AI Coding Risk Register Before Merge

A pre-merge risk register specifically for AI-generated code: the seven categories of risk the LLM won't flag, the one-line risk note per PR, and what blocks merge vs raises a warning.

ProcessResources

Published on 2026-03-10 · Updated 2026-06-02 · 7 min read · Author: Spec Coding Editorial Team · Review policy: Editorial Policy

Why I Started Keeping a Risk Register Just for AI Code

I did not want another template. I wanted to stop getting surprised in production. After the third incident where an AI-generated PR shipped something I would never have shipped by hand, I accepted that the assistant and I were not weighing risk the same way. The assistant optimizes for plausible code that compiles. I am supposed to optimize for whether I can still sleep at night after merging it.

So I started writing a one-line risk note on every AI-assisted PR. Not a document. A single sentence that says what the change could break and what I did about it. That sentence is the entire register. It lives in the PR description, it is required by CI, and it is the thing I read first during review.

The Seven Categories the Model Will Not Flag

Seven buckets. Every PR gets scanned against all of them before a risk note is written:

Security. Injected secret leak, unsafe eval, untrusted input reaching a shell, auth bypass behind a helper. The model reaches for exec when a parser would do.
Data loss. DB writes, destructive migrations, DELETE without WHERE, file overwrites, schema drops. Data is a one-way door.
Performance. N+1 queries, unbounded loops, sync calls in a hot path, missing pagination. Fast on a demo dataset, catastrophic on the real one.
Correctness. Silent wrong answers. Off-by-one, wrong sign, wrong rounding, swallowed exceptions. The code runs; the result is subtly wrong.
Dependency. New packages, unfamiliar packages, packages with ten weekly downloads.
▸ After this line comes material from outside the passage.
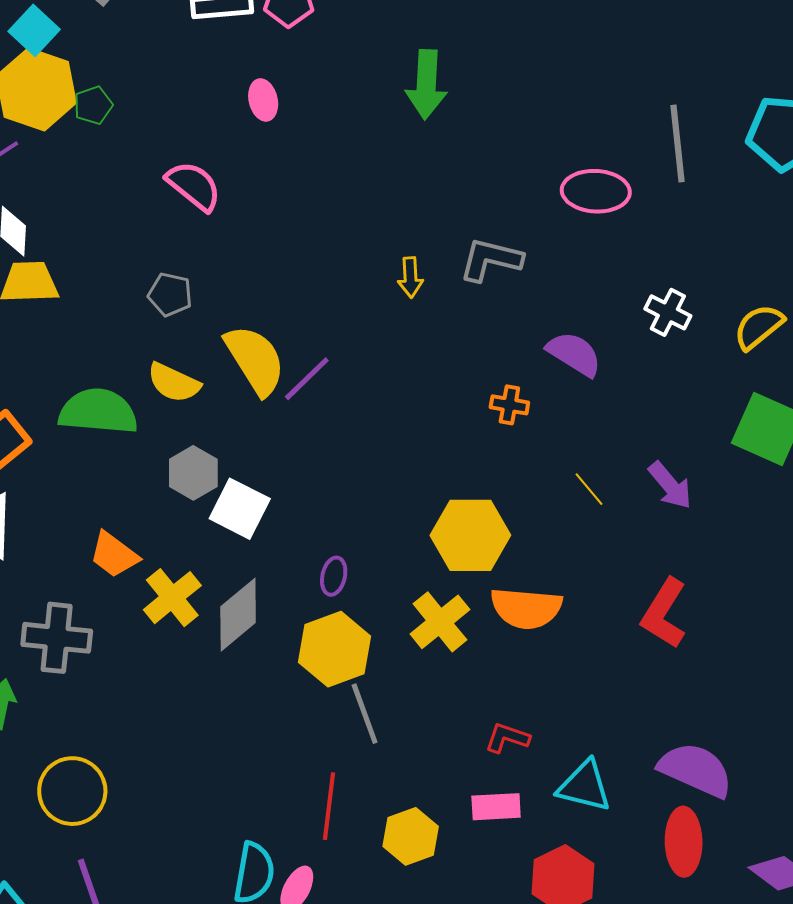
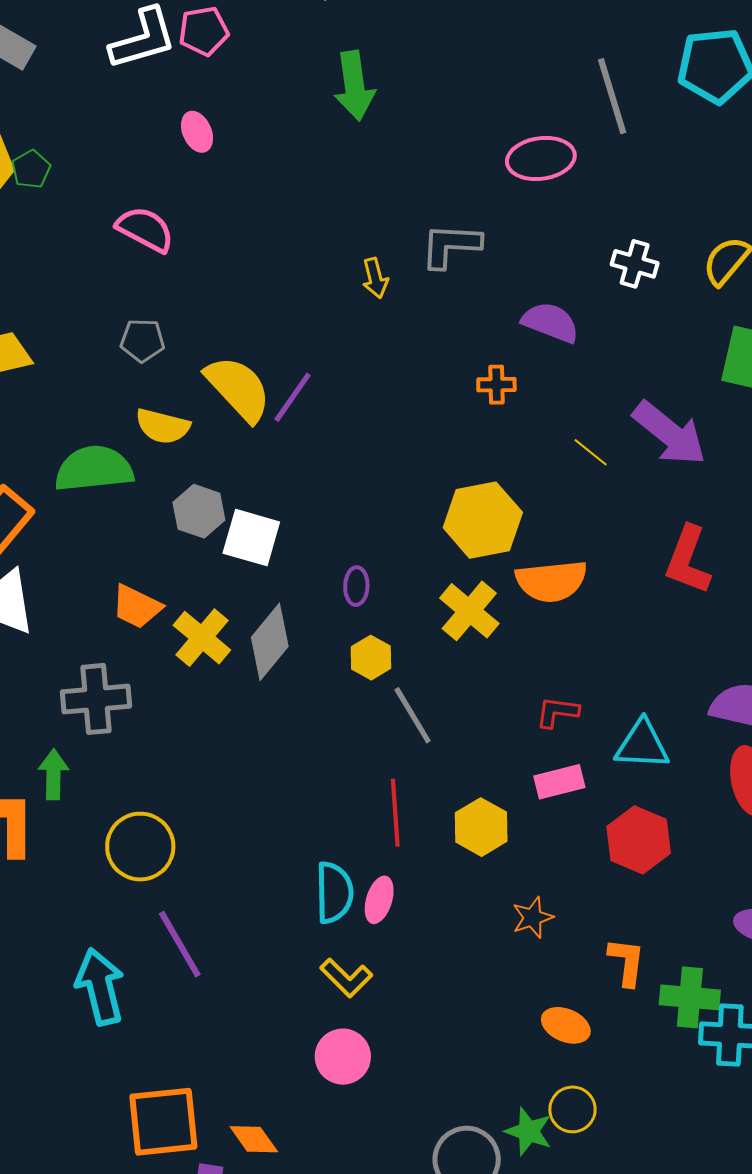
purple arrow: (670, 485) -> (670, 433), size x1.5
yellow hexagon: (335, 649) -> (371, 658), size x0.6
The assistant imports almost anything.
Regulatory. PII, GDPR, HIPAA, PCI, anything touching payments. The model does not know your jurisdiction.
Operational. New queue, new cron, new webhook — anything that now needs monitoring and nothing is watching it yet.

What the One-Line Risk Note Actually Looks Like

Here is the exact format I use. It is boring on purpose. Boring is readable in a hurry.

Risk: adds GET endpoint with user-supplied ORDER BY — SQL injection class. Mitigation: whitelist columns.

That is the whole thing. A category cue, the specific thing that could go wrong, and what was done about it. If I cannot write that sentence, the PR is not ready. If the mitigation is "none," the PR is not ready either — that is a signal, not a shortcut.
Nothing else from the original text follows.